### Exercise directions
Retype the whole listing below exactly, keeping every picture out of it.

====== Recorded data

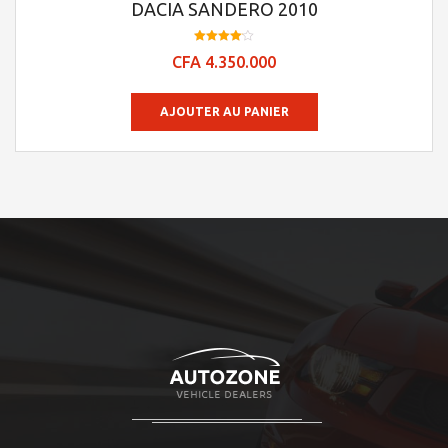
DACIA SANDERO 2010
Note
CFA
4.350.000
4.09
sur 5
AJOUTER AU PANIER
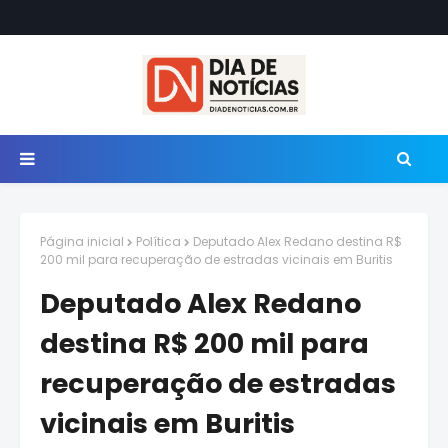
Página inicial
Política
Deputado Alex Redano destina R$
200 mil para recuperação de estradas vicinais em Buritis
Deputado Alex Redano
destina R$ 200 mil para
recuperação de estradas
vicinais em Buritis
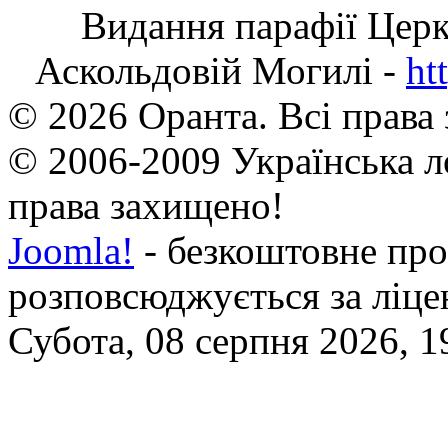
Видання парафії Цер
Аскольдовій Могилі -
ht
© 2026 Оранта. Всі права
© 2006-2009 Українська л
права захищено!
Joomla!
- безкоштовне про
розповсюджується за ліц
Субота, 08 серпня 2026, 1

============

### Response to this task
DACIA SANDERO 2010
Note
CFA
4.350.000
4.09
sur 5
AJOUTER AU PANIER
Página inicial
Política
Deputado Alex Redano destina R$
200 mil para recuperação de estradas vicinais em Buritis
Deputado Alex Redano
destina R$ 200 mil para
recuperação de estradas
vicinais em Buritis
Видання парафії Цер
Аскольдовій Могилі -
ht
© 2026 Оранта. Всі права
© 2006-2009 Українська л
права захищено!
Joomla!
- безкоштовне про
розповсюджується за ліц
Субота, 08 серпня 2026, 1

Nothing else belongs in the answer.